One clip in it (which I wish I'd have been able to record..) showed an early demo of cellphone to a room of reporters.
They were walked through the process of picking up the handset and pushing the key pad.
And... when they picked up the handset, the speaker advised them to, yes, listen for the dial tone.
So the concept, at least, was there. Whether the first practical and marketed units had a dial tone, I can't say. In my own case I had a mobile unit that was silent, but that was already a few years after the rollouts.
The BSTJ article that describes the prototype test set in 1979 makes use of the SEND function in the same way it is used today. There was no dial tone.
Perhaps the newsclip being shown for the anniversary was for a cordless phone, not a cellphone. Newscasters aren't that accurate on subtle technical matters, and often 'historical' clips aren't the right ones for what they're discussing. For instance, articles on central office telephone operators often have a picture of what is clearly a PBX switchboard, not a central office switchboard (eg
555/556 or 608, which were distinctive designs and AFAIK were only used as PBXs). News articles dealing with railroads often have a photo of a train completely different than the subject of the news story.

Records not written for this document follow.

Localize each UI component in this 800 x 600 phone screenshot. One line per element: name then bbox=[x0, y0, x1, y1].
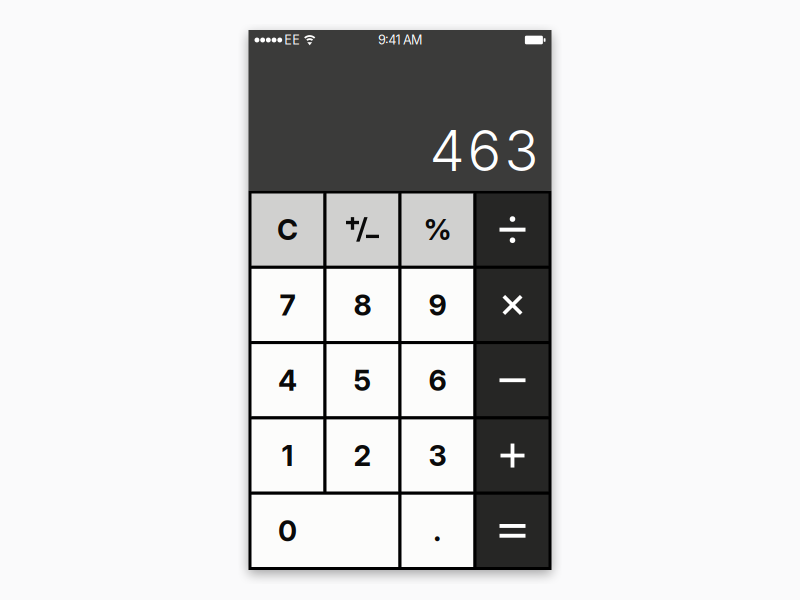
staticText: 463 bbox=[430, 117, 538, 184]
button[interactable]: Minus bbox=[476, 344, 548, 416]
button[interactable]: Plus minus bbox=[326, 194, 398, 266]
staticText: EE bbox=[284, 32, 300, 48]
button[interactable]: 7 bbox=[252, 269, 324, 341]
staticText: 9 bbox=[428, 288, 446, 322]
button[interactable]: C bbox=[252, 194, 324, 266]
button[interactable]: 8 bbox=[326, 269, 398, 341]
button[interactable]: % bbox=[402, 194, 474, 266]
button[interactable]: Divide bbox=[476, 194, 548, 266]
staticText: 6 bbox=[428, 363, 446, 398]
button[interactable]: 5 bbox=[326, 344, 398, 416]
button[interactable]: 3 bbox=[402, 419, 474, 492]
button[interactable]: 0 bbox=[252, 495, 398, 567]
staticText: 4 bbox=[278, 363, 297, 398]
staticText: 5 bbox=[354, 363, 372, 398]
button[interactable]: Multiply bbox=[476, 269, 548, 341]
staticText: C bbox=[277, 212, 298, 247]
button[interactable]: 1 bbox=[252, 419, 324, 492]
button[interactable]: 6 bbox=[402, 344, 474, 416]
staticText: 3 bbox=[428, 438, 446, 473]
staticText: 9:41 AM bbox=[378, 32, 422, 48]
staticText: 1 bbox=[282, 438, 294, 473]
staticText: 8 bbox=[354, 288, 372, 322]
button[interactable]: Plus bbox=[476, 419, 548, 492]
staticText: 0 bbox=[278, 514, 297, 548]
button[interactable]: 4 bbox=[252, 344, 324, 416]
button[interactable]: 2 bbox=[326, 419, 398, 492]
staticText: 7 bbox=[280, 288, 296, 322]
staticText: 2 bbox=[354, 438, 372, 473]
staticText: % bbox=[424, 212, 452, 247]
button[interactable]: Equals bbox=[476, 495, 548, 567]
button[interactable]: 9 bbox=[402, 269, 474, 341]
staticText: . bbox=[433, 514, 442, 548]
button[interactable]: . bbox=[402, 495, 474, 567]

P.S. Now I remember that the 1969 Metroliner public telephone did have dial tone, but that was a specialized service. Those phones had automatic handoff from one radio segment to the next, though most of the segments were large.
The point of a dial tone on a landline is to tell the subscriber that your line has been connected to the equipment at the central office that handles dialed digits. But that's not how cell phones work.
When you turn on a cell phone, it looks for a tower, registers with the tower, and then indicates that it's online, typically by showing a signal strength icon or the like. It pings the tower every once in a while and may switch towers if another tower has a stronger signal. (Things are a little messier with CDMA, but the principle is the same.)
When you make a cell call, the digits you dial are buffered in the phone until you hit send, at which point the phone sends them in a packet to that tower, which then responds by assigning a channel or the CDMA equivalent. The phone then switches to that channel and I believe that all of the call progress tones come from the switch.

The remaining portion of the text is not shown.